Article originally published in Mortgage Introducer January 2022 – page 22
Everything about the way we live and work today is changing and while the accelerators of that change may vary, at the heart of how we experience change in our daily lives are technology and data. In all walks of life, the application of technology and data are changing the way we work, live and play.
While banking and mortgage lending may not be at the cutting edge of technology, they are engaged in a process of changing how and where technology and data can add value to the customer experience. Apps and processes that fulfil twenty-four hour, 365 days per year self-service have fourished over the last decade. The way in which people want and need to interact with financial service companies has changed completely. The way in which financial service companies need to interact with them will evolve further.
It begs an important question because as some tasks and jobs are replaced by automated processes, we need to understand the value of the technology, data and people in determining the way we live.
The pandemic heralded a renewed interest in digital technology. In a world of working from home and pandemic restrictions, the remote valuation model and to a lesser degree the Automated Valuation Model (AVM) found a renewed lease of life in which these models could enable transactions to proceed where otherwise they might have ground to a halt. It has a valuable role to play in facilitating certain types of lending and, over the coming year, and will support lenders who, fighting thinning margins with continuing low interest rates, are keen to drive more operational efficiency on lower risk lending.
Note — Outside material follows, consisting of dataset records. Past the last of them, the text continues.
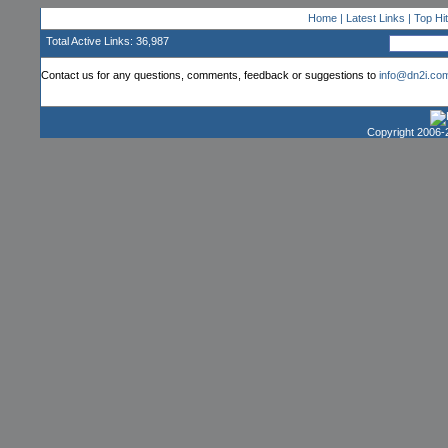
Home
|
Latest Links
|
Top Hi
Total Active Links: 36,987
Contact us for any questions, comments, feedback or suggestions to
info@dn2i.co
Copyright 2006-2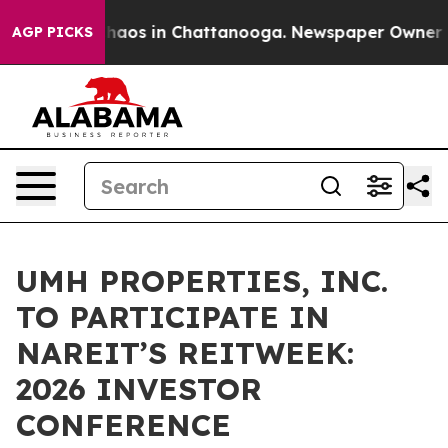
 Collapse
Chaos in Chattanooga. Newspaper Owner Call
AGP PICKS
UMH PROPERTIES, INC.
TO PARTICIPATE IN
NAREIT’S REITWEEK:
2026 INVESTOR
CONFERENCE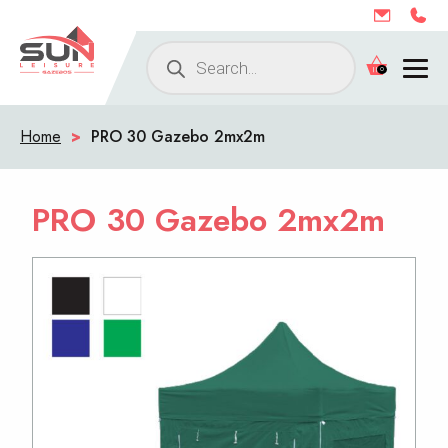
Products
0
search
Home
>
PRO 30 Gazebo 2mx2m
PRO 30 Gazebo 2mx2m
But as we know, a valuation model like the AVM do not take into account elements such as property condition and new build property is particularly difficult to value due to the lack of comparable properties and historic data. Yet, the remote valuation can pull on a larger pool of comparables and data sources which can enhance our understanding.
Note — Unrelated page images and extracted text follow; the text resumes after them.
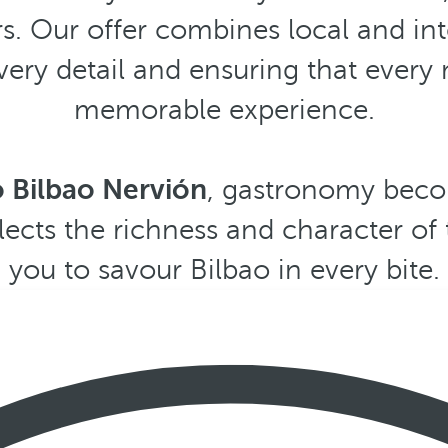
s. Our offer combines local and int
every detail and ensuring that ever
memorable experience.
ó Bilbao Nervión
, gastronomy beco
lects the richness and character of t
you to savour Bilbao in every bite.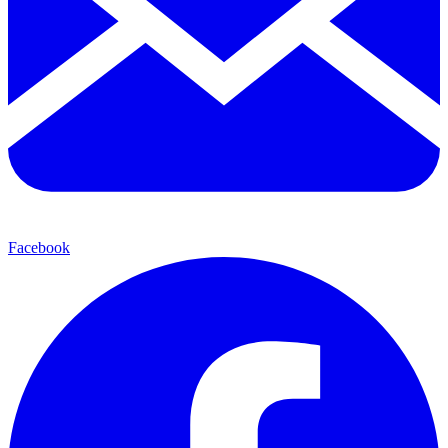
Facebook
We live in a digital age and big data offers us big opportunities. Climate change has heralded a renaissance in the desire to understand a property’s energy performance. It is early days but how we assess and what we assess will change as we begin to understand what ‘good’ property really looks like. Data and technology will play a huge part in establishing that.
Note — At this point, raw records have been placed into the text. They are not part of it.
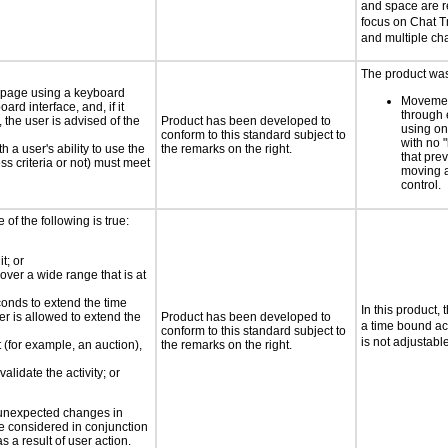
and space are r
focus on Chat T
and multiple cha
The product was 
e page using a keyboard
Movemen
d interface, and, if it
through 
the user is advised of the
Product has been developed to
using on
conform to this standard subject to
with no 
h a user's ability to use the
the remarks on the right.
that pre
s criteria or not) must meet
moving 
control.
e of the following is true:
t; or
 over a wide range that is at
conds to extend the time
In this product, 
er is allowed to extend the
Product has been developed to
a time bound act
conform to this standard subject to
is not adjustabl
t (for example, an auction),
the remarks on the right.
alidate the activity; or
t unexpected changes in
 be considered in conjunction
s a result of user action.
But putting the right information in the right hands is only part of the equation. While machines can make decisions from data, they do not always make perfect sense of it. They can be ruthlessly consistent in the actions or conclusions they draw from it but human experience, wisdom and expertise are all important ingredients we dismiss at our peril.
It’s not difficult to see why valuations should be so much more than a binary choice. Our own feeling is that there are many steps open to lenders that go beyond binary decisions – in particular as the industry begins to evolve its understanding and calculation of value.
CoreLogic has been for some time at the forefront of enabling lenders, panel managers and surveyors to enjoy the benefits of real time data and mobile working to better understand property risk as it occurs at the point of valuation. But these elements are also shaping thinking about the future.
Realising the value of big data has been a strategy for property risk managers for some time. What we are seeing now is an evolution in the demands made from the available data. How do we understand the value of a property that goes beyond a snapshot of the market at a certain point in time to an understanding of its performance over the coming years? As computational power becomes smarter, and more innovative, senior executives are now exploring how significant parts of their businesses can run on data-driven decisions that provide immediate guidance on the best actions to take. CoreLogic’s data and technology is a key part of de-risking those decisions.
Working with our panel management and valuation partners, we are beginning to see the technology and data that underpin AVMs, digital and remote valuations evolve from producing outcomes that provide defensible decisions about property to thinking that might allow a different interpretation of value. Climate change and energy efficiency are just two areas prompting new questions about the nature of property value.
The confidence in the data driven model to support human thinking is proven. Using technology and data appropriately allows those in property risk to understand and focus upon what risks are really being taken and how appropriate they are for the organisation. Technology and data are not only supporting that decisions they are helping to shape them.